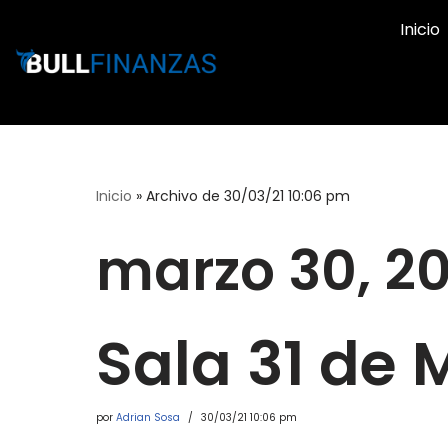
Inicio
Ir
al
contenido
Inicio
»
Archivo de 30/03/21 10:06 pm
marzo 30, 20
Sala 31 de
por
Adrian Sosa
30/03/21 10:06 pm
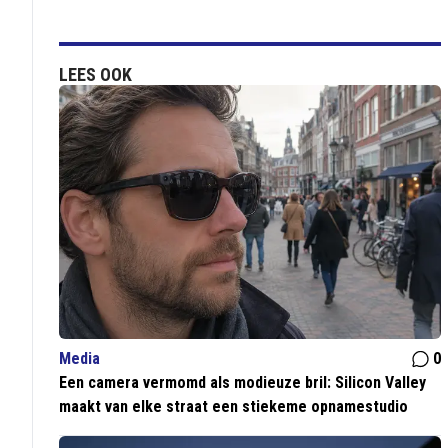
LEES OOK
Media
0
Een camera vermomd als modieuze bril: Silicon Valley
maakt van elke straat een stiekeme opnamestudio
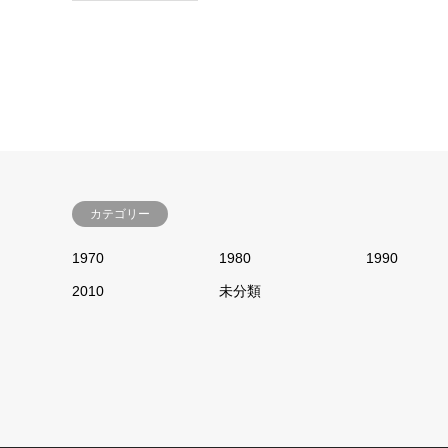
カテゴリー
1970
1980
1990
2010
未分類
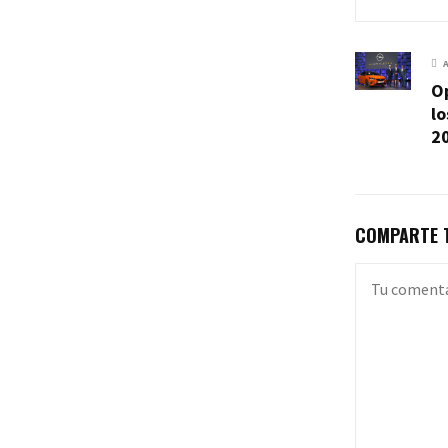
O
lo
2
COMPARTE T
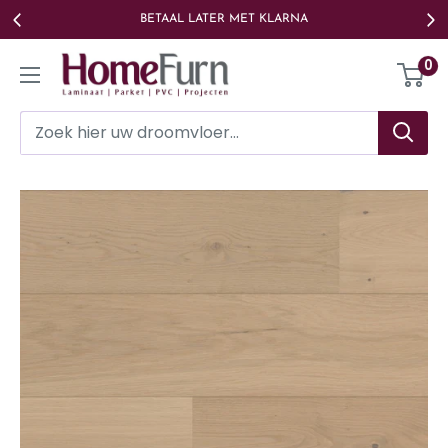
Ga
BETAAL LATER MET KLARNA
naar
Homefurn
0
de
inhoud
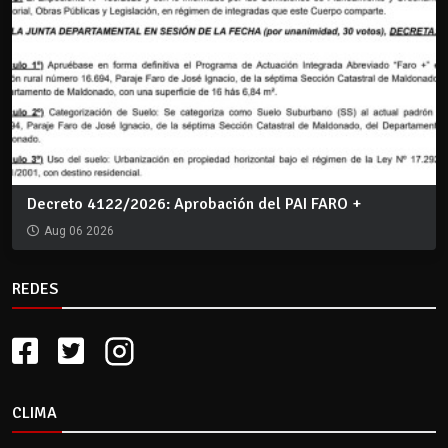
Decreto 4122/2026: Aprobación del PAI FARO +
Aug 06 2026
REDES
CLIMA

==*==

__Your assignment__
Every line from the one containing "Adrian Sosa" to the final line of the records must be transcribed exactly, both ends included, with the pictures left out.

__Reply__
Adrian Sosa
30/03/21 10:06 pm
LEES OOK
Media
0
Een camera vermomd als modieuze bril: Silicon Valley
maakt van elke straat een stiekeme opnamestudio
カテゴリー
1970
1980
1990
2010
未分類
O
lo
2
COMPARTE T
Ga
BETAAL LATER MET KLARNA
naar
Homefurn
0
de
inhoud
Decreto 4122/2026: Aprobación del PAI FARO +
Aug 06 2026
REDES
CLIMA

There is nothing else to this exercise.